Problem to work on
Every line below that has the word "użytkownika" counts once; report how many lines that makes, with no other words.

(Records contained in a dataset)
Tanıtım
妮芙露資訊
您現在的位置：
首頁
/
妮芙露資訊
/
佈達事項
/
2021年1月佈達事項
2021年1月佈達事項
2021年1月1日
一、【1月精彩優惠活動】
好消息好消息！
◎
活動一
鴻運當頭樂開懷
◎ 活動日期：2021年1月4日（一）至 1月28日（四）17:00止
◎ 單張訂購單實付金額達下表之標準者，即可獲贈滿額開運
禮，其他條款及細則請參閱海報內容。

---

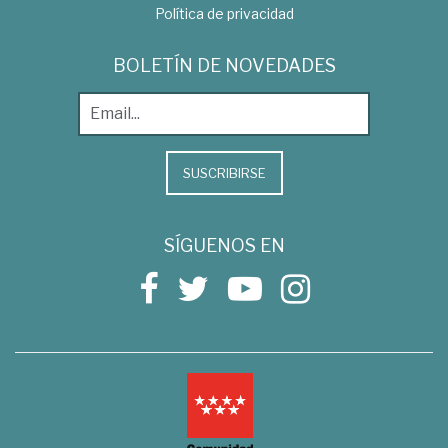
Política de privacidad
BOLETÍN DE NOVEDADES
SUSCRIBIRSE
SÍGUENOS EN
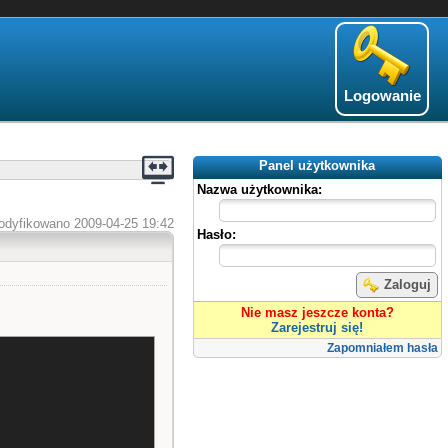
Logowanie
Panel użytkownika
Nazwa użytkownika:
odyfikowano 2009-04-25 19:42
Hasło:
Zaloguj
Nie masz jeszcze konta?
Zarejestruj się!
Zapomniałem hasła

Exercise answer
2